Plus, the Organs heard that a hundred thousand salmon had escaped from one of the cages during an especially violent storm, two months ago, and even if that estimate was only half-right they wonder why no one has made an announcement about such an event, given its ecological importance. “Just don’t know why the aquaculture companies can get away with things fishermen can’t,” Snook mumbles, when his hurt becomes too much for him to bear. “Like, if I’d done something I shouldn’t to the land and sea, they’d take away my boat, my licence, and my gear. Then they’d give me a big fat fine and put my name in the newspaper.”
“And how come when Patrick asked our politician, Johnny Johnston, about those salmon getting out,” Annie added, “Johnny said he hadn’t heard nothing?” Then, shaking her head, she pushed out another question, “C’mon… with all his relatives still living ‘round here, and him being home for Christmas the way he was? Don’t give me that… John Johnston hears what we hear.”
And that’s the way it is for many who decided to stay in Bread and Cheese Harbour after their fishery crashed. Most are grumpy about something or somebody – an increase in seal population, a loss in essential services, Darin King and Clyde Jackman…

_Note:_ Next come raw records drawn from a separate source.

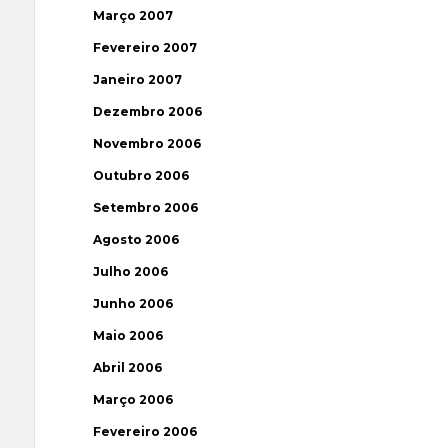
Março 2007
Fevereiro 2007
Janeiro 2007
Dezembro 2006
Novembro 2006
Outubro 2006
Setembro 2006
Agosto 2006
Julho 2006
Junho 2006
Maio 2006
Abril 2006
Março 2006
Fevereiro 2006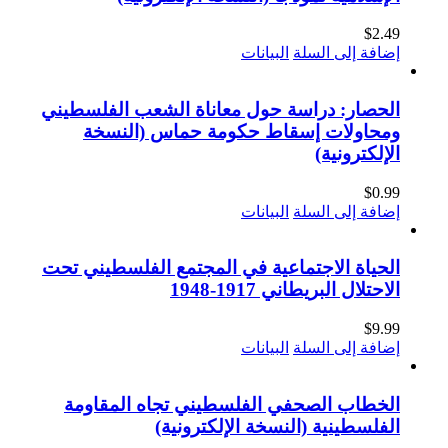
$
2.49
إضافة إلى السلة
البيانات
الحصار: دراسة حول معاناة الشعب الفلسطيني
ومحاولات إسقاط حكومة حماس (النسخة
الإلكترونية)
$
0.99
إضافة إلى السلة
البيانات
الحياة الاجتماعية في المجتمع الفلسطيني تحت
الاحتلال البريطاني 1917-1948
$
9.99
إضافة إلى السلة
البيانات
الخطاب الصحفي الفلسطيني تجاه المقاومة
الفلسطينية (النسخة الإلكترونية)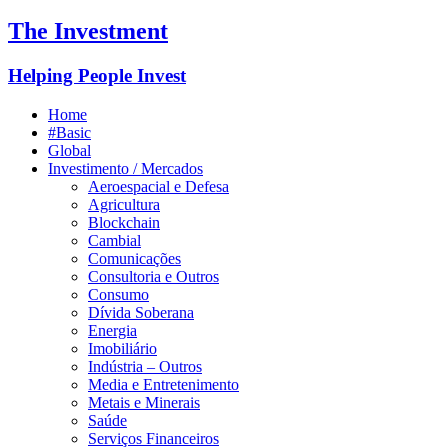
The Investment
Helping People Invest
Home
#Basic
Global
Investimento / Mercados
Aeroespacial e Defesa
Agricultura
Blockchain
Cambial
Comunicações
Consultoria e Outros
Consumo
Dívida Soberana
Energia
Imobiliário
Indústria – Outros
Media e Entretenimento
Metais e Minerais
Saúde
Serviços Financeiros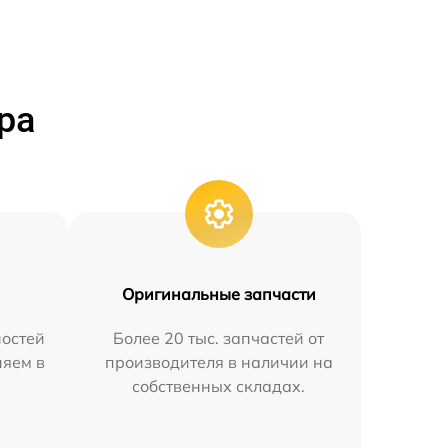
ра
Оригинальные запчасти
остей
Более 20 тыс. запчастей от
няем в
производителя в наличии на
собственных складах.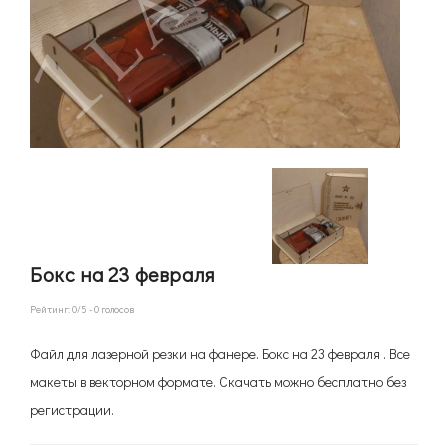
Бокс на 23 февраля
Рейтинг:
0
/5 -
0
голосов
Файл для лазерной резки на фанере. Бокс на 23 февраля . Все
макеты в векторном формате. Скачать можно бесплатно без
регистрации.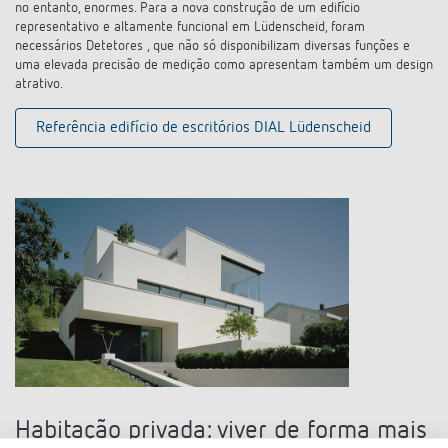
no entanto, enormes. Para a nova construção de um edifício
representativo e altamente funcional em Lüdenscheid, foram
necessários Detetores , que não só disponibilizam diversas funções e
uma elevada precisão de medição como apresentam também um design
atrativo.
Referência edifício de escritórios DIAL Lüdenscheid
Habitação privada: viver de forma mais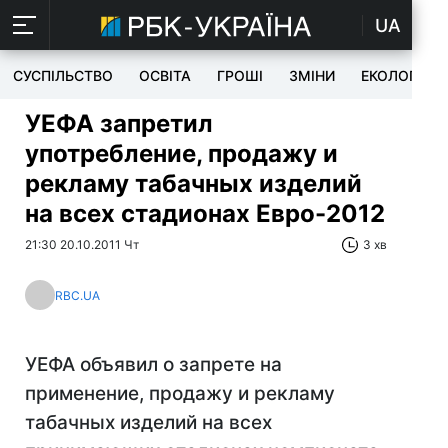
UA
СУСПІЛЬСТВО
ОСВІТА
ГРОШІ
ЗМІНИ
ЕКОЛОГІЯ
УЕФА запретил
употребление, продажу и
рекламу табачных изделий
на всех стадионах Евро-2012
21:30 20.10.2011 Чт
3 хв
RBC.UA
УЕФА объявил о запрете на
применение, продажу и рекламу
табачных изделий на всех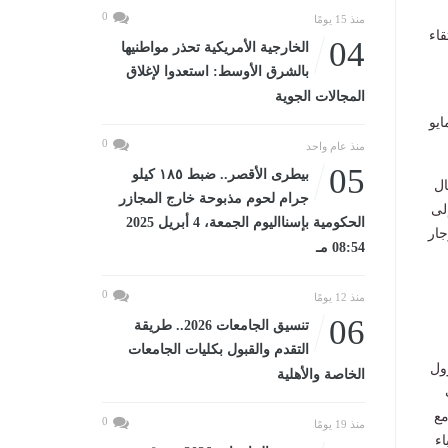
0
منذ 15 يومًا
قاء
04
الخارجية الأمريكية تحذر مواطنيها
بالشرق الأوسط: استعدوا لإغلاق
المجالات الجوية
ايو
0
منذ عام واحد
05
بيطرى الأقصر.. ضبط ١٨٥ كيلو
مال
جرام لحوم مذبوحة خارج المجازر
ت، إلى
الحكومية بإسنااليوم الجمعة، 4 أبريل 2025
، وجار
08:54 مـ
0
منذ 12 يومًا
06
تنسيق الجامعات 2026.. طريقة
التقدم والقبول بكليات الجامعات
رول
الخاصة والأهلية
مع
0
منذ 19 يومًا
اء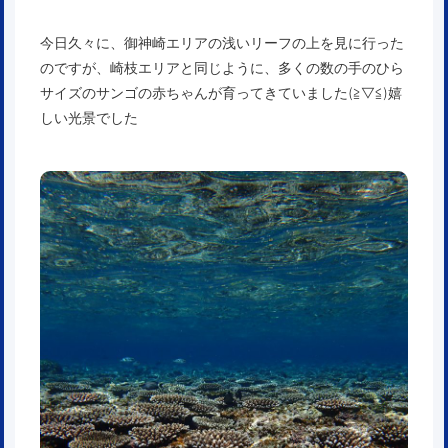
今日久々に、御神崎エリアの浅いリーフの上を見に行った
のですが、崎枝エリアと同じように、多くの数の手のひら
サイズのサンゴの赤ちゃんが育ってきていました(≧▽≦)嬉
しい光景でした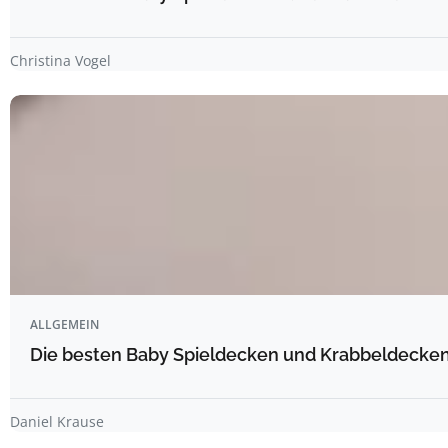
Christina Vogel
ALLGEMEIN
Die besten Baby Spieldecken und Krabbeldecken 
Daniel Krause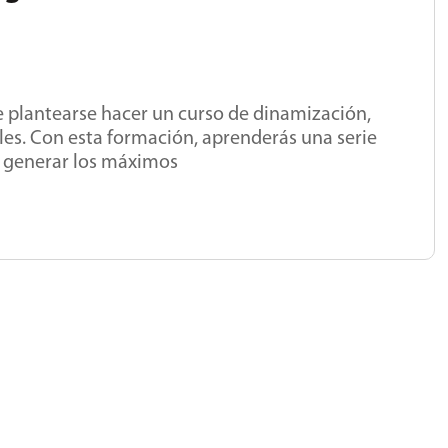
e plantearse hacer un curso de dinamización,
les. Con esta formación, aprenderás una serie
 y generar los máximos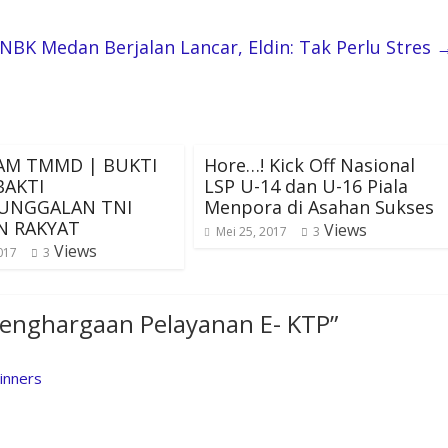
NBK Medan Berjalan Lancar, Eldin: Tak Perlu Stres
AM TMMD | BUKTI
Hore…! Kick Off Nasional
BAKTI
LSP U-14 dan U-16 Piala
UNGGALAN TNI
Menpora di Asahan Sukses
N RAKYAT
Views
Mei 25, 2017
3
Views
017
3
 Penghargaan Pelayanan E- KTP
”
inners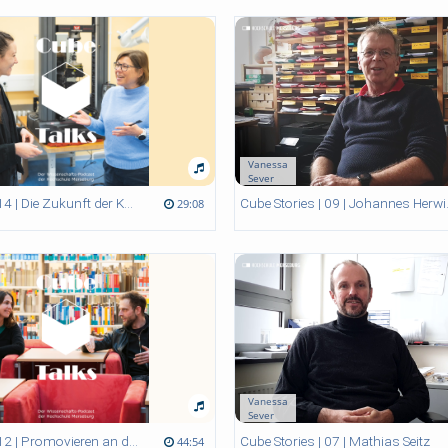
Vanessa
Sever
Cube Sto
Cube Talks | 14 | Die Zukunft der Kunststoffe - Sind Biopolymere die Alternative?
29:08
Vanessa
Sever
Cube Stories | 07 | Mathias Seitz
Cube Talks | 12 | Promovieren an den Promotionszentren der HoMe
44:54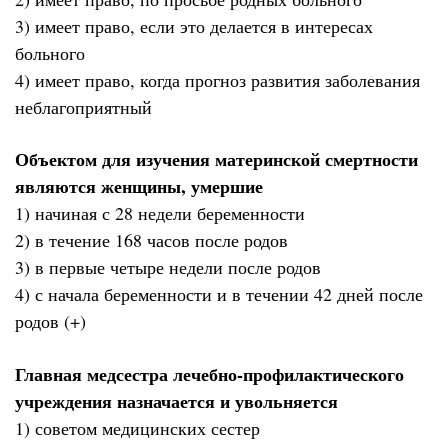
3) имеет право, если это делается в интересах
больного
4) имеет право, когда прогноз развития заболевания
неблагоприятный
Объектом для изучения материнской смертности
являются женщины, умершие
1) начиная с 28 недели беременности
2) в течение 168 часов после родов
3) в первые четыре недели после родов
4) с начала беременности и в течении 42 дней после
родов (+)
Главная медсестра лечебно-профилактического
учреждения назначается и увольняется
1) советом медицинских сестер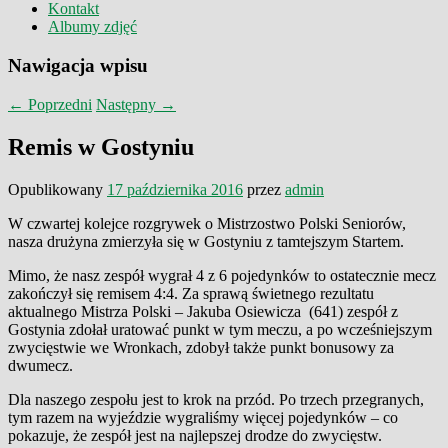
Kontakt
Albumy zdjęć
Nawigacja wpisu
←
Poprzedni
Następny
→
Remis w Gostyniu
Opublikowany
17 października 2016
przez
admin
W czwartej kolejce rozgrywek o Mistrzostwo Polski Seniorów,
nasza drużyna zmierzyła się w Gostyniu z tamtejszym Startem.
Mimo, że nasz zespół wygrał 4 z 6 pojedynków to ostatecznie mecz
zakończył się remisem 4:4. Za sprawą świetnego rezultatu
aktualnego Mistrza Polski – Jakuba Osiewicza (641) zespół z
Gostynia zdołał uratować punkt w tym meczu, a po wcześniejszym
zwycięstwie we Wronkach, zdobył także punkt bonusowy za
dwumecz.
Dla naszego zespołu jest to krok na przód. Po trzech przegranych,
tym razem na wyjeździe wygraliśmy więcej pojedynków – co
pokazuje, że zespół jest na najlepszej drodze do zwycięstw.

But there is another side to the Organs and the others – a happier side. Not that they don’t see the way government and big business destroy this life they love. Not that they don’t notice the negatives that came to Newfoundland at the tail-end of the twentieth century, and continue to torture them today. Not that they don’t wonder how come some politicians lie, or why agencies apply different rules for different people. Just that there is something in their heart that reminds them they are still living in a great harbour, on a beautiful bay, along a gorgeous shoreline, on the most wonderful island in the world. Just like five generations of family who came before them. And they know no matter what outside influences are at work to destroy their way of life in Bread and Cheese Harbour, this place they call home is, for the time being, still something worth smiling about.